Good Essay About Autobiography
Type of paper: Essay
Topic: America, Literature, United States, Race, Community, People, Stereotypes, African American
Pages: 3
Words: 825
Published: 2020/12/08
Richard Wright, Zora Neale Hurston and James Baldwin- three African American writers whose works were explored the themes of racism, sex, sexuality and which attempted to dispel some of the assumptions on this topic. Wright and Hurston, especially were authors who sought to find new ways of presenting and interpreting the African American experience that would try and erase their image as an inferior race. This had to be done as this was an image that was crystallized in the de facto American caste system. While Wright and Hurston were part of the Harlem Renaissance, Baldwin came into the scene a little later and had slightly differing views on racism and sexuality in America.
Baldwin said that race was a subject he had to deal with first and get out of his system so he could write about other subjects. He did not consider the blacks and the whites in America as different people but he rather saw it as a blood relationship and called it the ‘profound reality’ of the American life. He also broke a stereotype about African Americans when he said that they do not have any desire or propensity for violence even if violence was meted out to them on a regular basis. Baldwin’s works dealt not only with race but also with sexuality. His book “Giovanni’s room” which he wrote in Paris during the Montgomery riots and the burgeoning civil rights movement in America did not have a single black character or an allusion to race. Rather it contained the theme of homosexuality. Baldwin by writing this book was not only breaking a popular assumption that black author’s wrote passionately only about race issues and civil rights which was popular at that time but that they could also deal with the issues of homosexuality. This was a break from the regular machismo image or the masculinity of the African –American hero in Black literature. The protagonist in his novel was not only not black but he was rather a White American who was trying to come to terms with his sexuality. His work proved that Africa –American male writers did not center their works on African-American men and women.

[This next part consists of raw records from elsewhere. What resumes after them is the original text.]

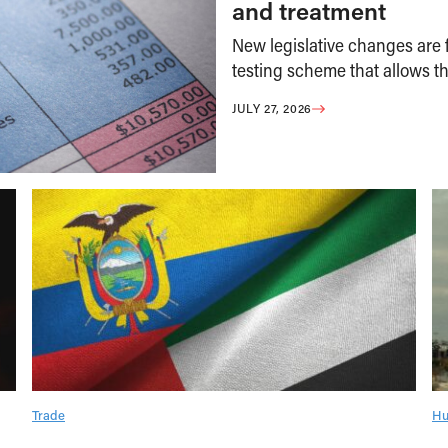
and treatment
New legislative changes are f
testing scheme that allows th
JULY 27, 2026
Trade
Hu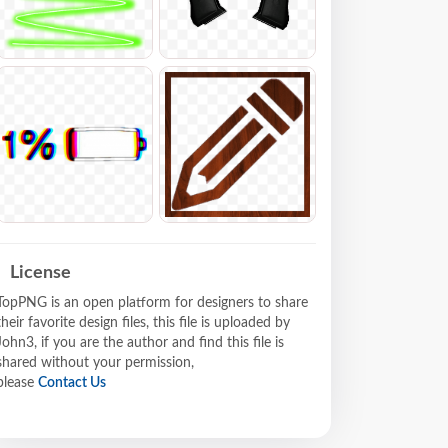
License
TopPNG is an open platform for designers to share
their favorite design files, this file is uploaded by
John3, if you are the author and find this file is
shared without your permission,
please
Contact Us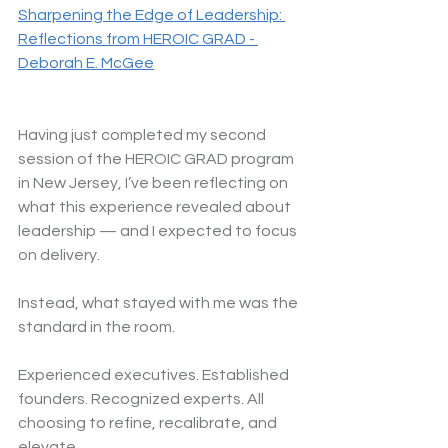
Sharpening the Edge of Leadership: 
Reflections from HEROIC GRAD - 
Deborah E. McGee
Having just completed my second 
session of the HEROIC GRAD program 
in New Jersey, I’ve been reflecting on 
what this experience revealed about 
leadership — and I expected to focus 
on delivery.
Instead, what stayed with me was the 
standard in the room.
Experienced executives. Established 
founders. Recognized experts. All 
choosing to refine, recalibrate, and 
elevate.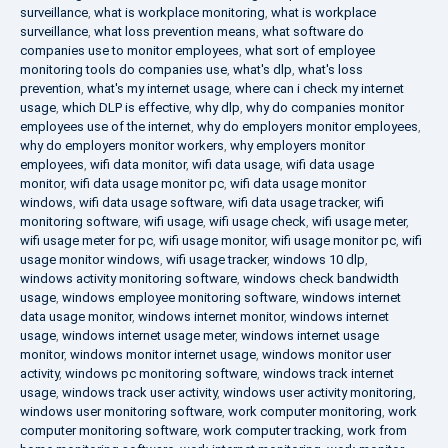
surveillance
,
what is workplace monitoring
,
what is workplace
surveillance
,
what loss prevention means
,
what software do
companies use to monitor employees
,
what sort of employee
monitoring tools do companies use
,
what's dlp
,
what's loss
prevention
,
what's my internet usage
,
where can i check my internet
usage
,
which DLP is effective
,
why dlp
,
why do companies monitor
employees use of the internet
,
why do employers monitor employees
,
why do employers monitor workers
,
why employers monitor
employees
,
wifi data monitor
,
wifi data usage
,
wifi data usage
monitor
,
wifi data usage monitor pc
,
wifi data usage monitor
windows
,
wifi data usage software
,
wifi data usage tracker
,
wifi
monitoring software
,
wifi usage
,
wifi usage check
,
wifi usage meter
,
wifi usage meter for pc
,
wifi usage monitor
,
wifi usage monitor pc
,
wifi
usage monitor windows
,
wifi usage tracker
,
windows 10 dlp
,
windows activity monitoring software
,
windows check bandwidth
usage
,
windows employee monitoring software
,
windows internet
data usage monitor
,
windows internet monitor
,
windows internet
usage
,
windows internet usage meter
,
windows internet usage
monitor
,
windows monitor internet usage
,
windows monitor user
activity
,
windows pc monitoring software
,
windows track internet
usage
,
windows track user activity
,
windows user activity monitoring
,
windows user monitoring software
,
work computer monitoring
,
work
computer monitoring software
,
work computer tracking
,
work from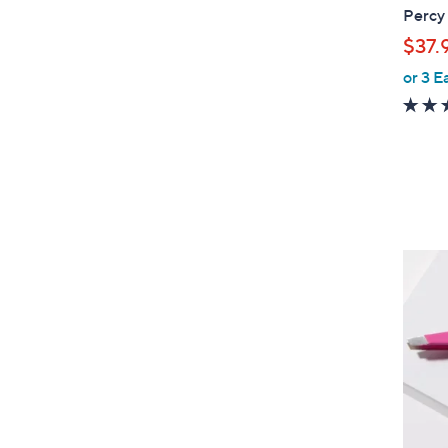
Percy
$37.
or 3 E
1
C
o
l
o
r
s
A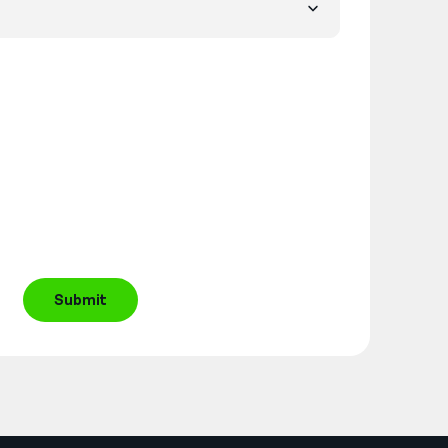
Submit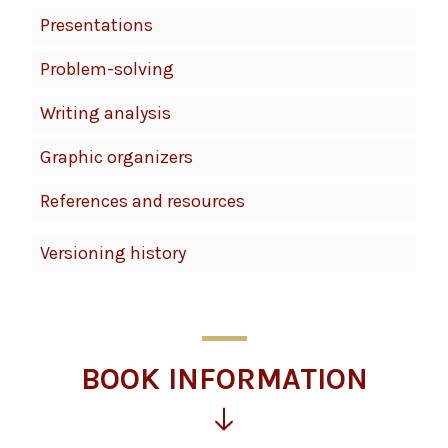
Presentations
Problem-solving
Writing analysis
Graphic organizers
References and resources
Versioning history
BOOK INFORMATION
Click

Baldwin also was critical of the strictures of the African-American middle class. Although he never went as far as to say theta they were trying to imitate the whites, he along with Hurston tried to get away from an obligation or a moral responsibility to depict the middle class African-Americans. Baldwin’s work was more international while Hurston believed in looking at the folk community of the southern United States. She maintained that this was the place to look for and write about as it stood for group authenticity, pride and cultural tradition. Although she wrote about the southern folk tradition she was also critical of the patriarchal nature of the society. She did not seek to idealize the black community and rather spoke about the gender bias that was existent. Her work was a deviation from the contemporary works that were about the reconstruction of the black manhood. Hurston in another work of hers, ‘sweat’ talks about the oppressive black society where the man is threatened by the whites as well as the economic independence of the woman. Through the protagonists’ behavior she only deals with gender issues but also racism which is silently prevalent in their lives. The black man’s helplessness and inability to deal with racial oppression is turned against the woman in his life when he becomes the oppressor. Hurston’s works and portrayal of the black society and women breaks with tradition about the proper portrayal of the African-American community. Wright on the other hand wrote about the rootlessness, cynical nature and cultural impoverishment of the northern blacks in his article “How Bigger was born”. Wright’s style was hard-hitting and forceful, more activist than artistic as Baldwin called it. Especially his work especially ‘Native Son’ that was a testament of the cruelties of racism and its inherent human costs. Wright’s work was one of the first which eloquently brought out the violence, fear and hatred that destroyed the black culture. He wrote about the racial prejudice and his works were called as protest literature. Wright maintained that literature was protest and no one could name a single novel that was not protest. In wright’s work the white people are effective in pigeonholing the blacks into a label of “blackness”- a negative and violent stereotyping. The violence that is a result of the violence perpetuated by them is transformed into a characteristic feature of the blacks and not as resistance.
The three authors dealt with the issues of racism and sex in their own ways. They broke some assumptions about blacks as well as black writers by writing about racial oppression, homosexuality and gender roles in the black society. Hurston was a pioneer of black feminism, Baldwin digressed from black masculinity to write about homosexuality and white men and Wright through his characters sought to break the stereotypes that were associated with his community. The critical acclaim of their works is a testament to their success in breaking the assumptions about the community they were writing about as well as about the writers. Stereotyping is a sign of ignorance as well as laziness. Sometimes it is also a result of the unwillingness to accept differences. The only way to eradicate stereotypes is to create an understanding of the differences among people. Instead of using differences as a weapon to create disharmony and using stereotypes to hate and fear other people, differences must be understood as a fact of life. They must be seen as something that enriches our lives and gives us an opportunity to learn more. Stereotypes can be eradicated only when there is a willingness to learn more, be open and a reduced propensity to hate. As wright’s protagonist in his Native Boy later sees the white people as individuals, it is important to see people as individuals rather as a group to get rid of stereotypes.